:: INPUT DATA ::
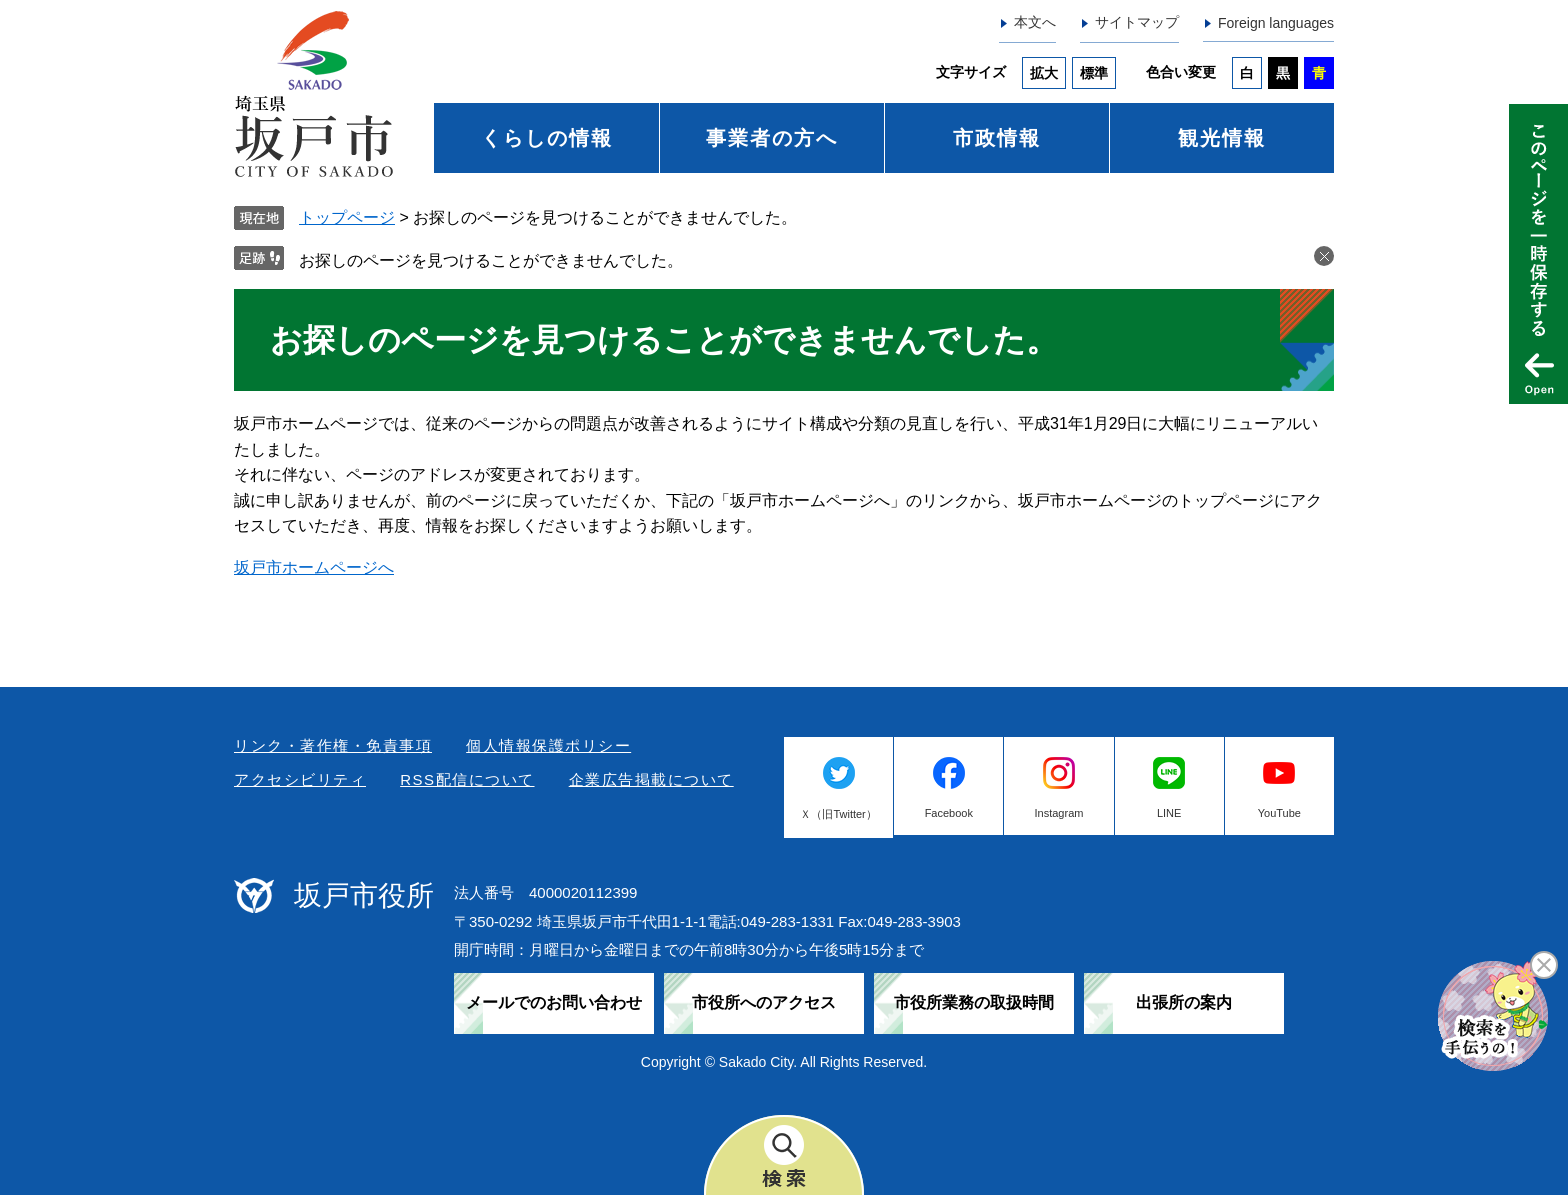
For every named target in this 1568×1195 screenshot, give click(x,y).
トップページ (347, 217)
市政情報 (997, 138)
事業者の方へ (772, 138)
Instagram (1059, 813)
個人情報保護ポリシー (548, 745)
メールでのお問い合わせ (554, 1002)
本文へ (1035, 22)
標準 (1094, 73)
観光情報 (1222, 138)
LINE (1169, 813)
==
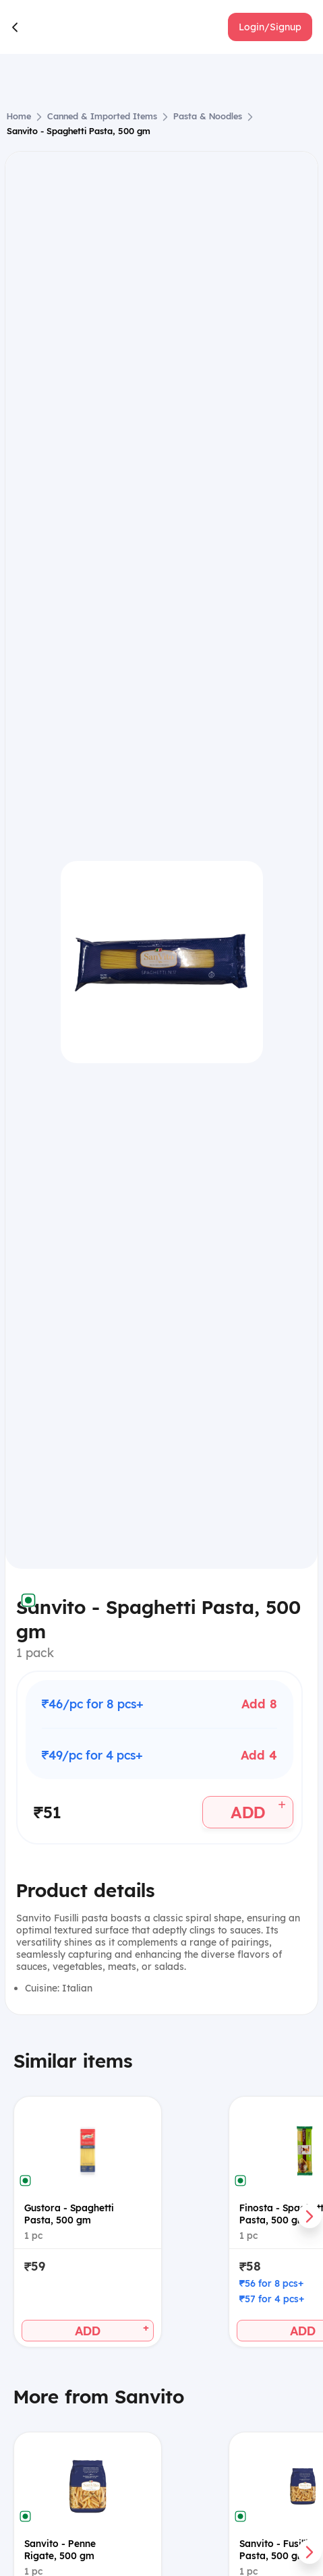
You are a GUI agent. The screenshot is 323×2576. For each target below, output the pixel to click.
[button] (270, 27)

:: WORK INSTRUCTION ::
Among the lines above, find the one with "市政情報 (997, 138)" and the one with "LINE (1169, 813)". Quote both and everything between them, exactly.

:: REPLY TO THE EXERCISE ::
市政情報 (997, 138)
事業者の方へ (772, 138)
Instagram (1059, 813)
個人情報保護ポリシー (548, 745)
メールでのお問い合わせ (554, 1002)
本文へ (1035, 22)
標準 (1094, 73)
観光情報 (1222, 138)
LINE (1169, 813)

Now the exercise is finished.